Growing up, my parents always talked about money honestly. They shared how much they were earning, spending and saving. I knew they made sacrifices to send me to a private school, and I knew they valued traveling more than buying a new car. Figuring out money problems became like a puzzle to me. If I wanted to travel to Europe, I had to figure out how to save money for it. If I wanted to go to the college of my dreams, I had to decide if I could afford to pay off the student loans that came with it.
When I got in college, I learned that my parents were unusual. Most kids didn't grow up learning the difference between an IRA and a 401k or why it's bad to lease a car. Many parents didn't share their salaries with their kids, for fear it would make them spoiled. I felt proud that I knew why it was important to save for retirement and why buying a house came with serious issues.
When I was in college, I took a basic personal finance course. For fun. I loved learning about money and how it works. I also realized how complex finance could be and how there were few resources available for people my age looking to educate themselves about money.
Once I graduated, I realized it was time to put my knowledge into action. I was finally on my own financially and I had to start budgeting, saving and paying off my student loans for real. I started reading various books and blogs about personal finance and trying to implement what I read. I couponed, bought secondhand clothes and lived frugally.
But I also realized that many of my peers weren't doing the same. They weren't trying to pay off their student loans early or start a 401k. I started talking about money at work and convinced my boss to let me start blogging about it. I soon spent more time writing for my blog then doing my other assignments.
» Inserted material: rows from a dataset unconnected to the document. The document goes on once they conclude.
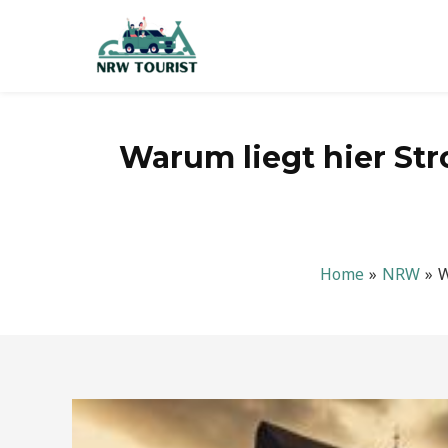
Zum
Inhalt
springen
Warum liegt hier St
Home
NRW
W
A few months later, I started my own blog, Debt Free After Three, where I chronicled my journey to pay off my student loans in three years. I loved writing about what I learned, what worked and what didn't. After a couple years of blogging, I attended FinCon, a conference for financial media professionals. There I met other people writing about personal finance and making a living at it. I started booking freelancing gigs and in September 2015, I quit my job to be a full-time freelance writer specializing in personal finance.
Every day, I get to educate, inspire and encourage people to change their financial habits. I've seen friends share my articles without realizing I'm the author. I love knowing that someone who reads a story I wrote could learn how to pay off debt, start a retirement account or buy a house. I share the trials and successes of real people along with advice from experts. Every day, I hope that more people learn what I did at the dinner table.
I love creating content for companies who want to educate the public about personal finance. I'm comfortable coming up with story ideas, sharing my own experiences and finding out what readers want to see.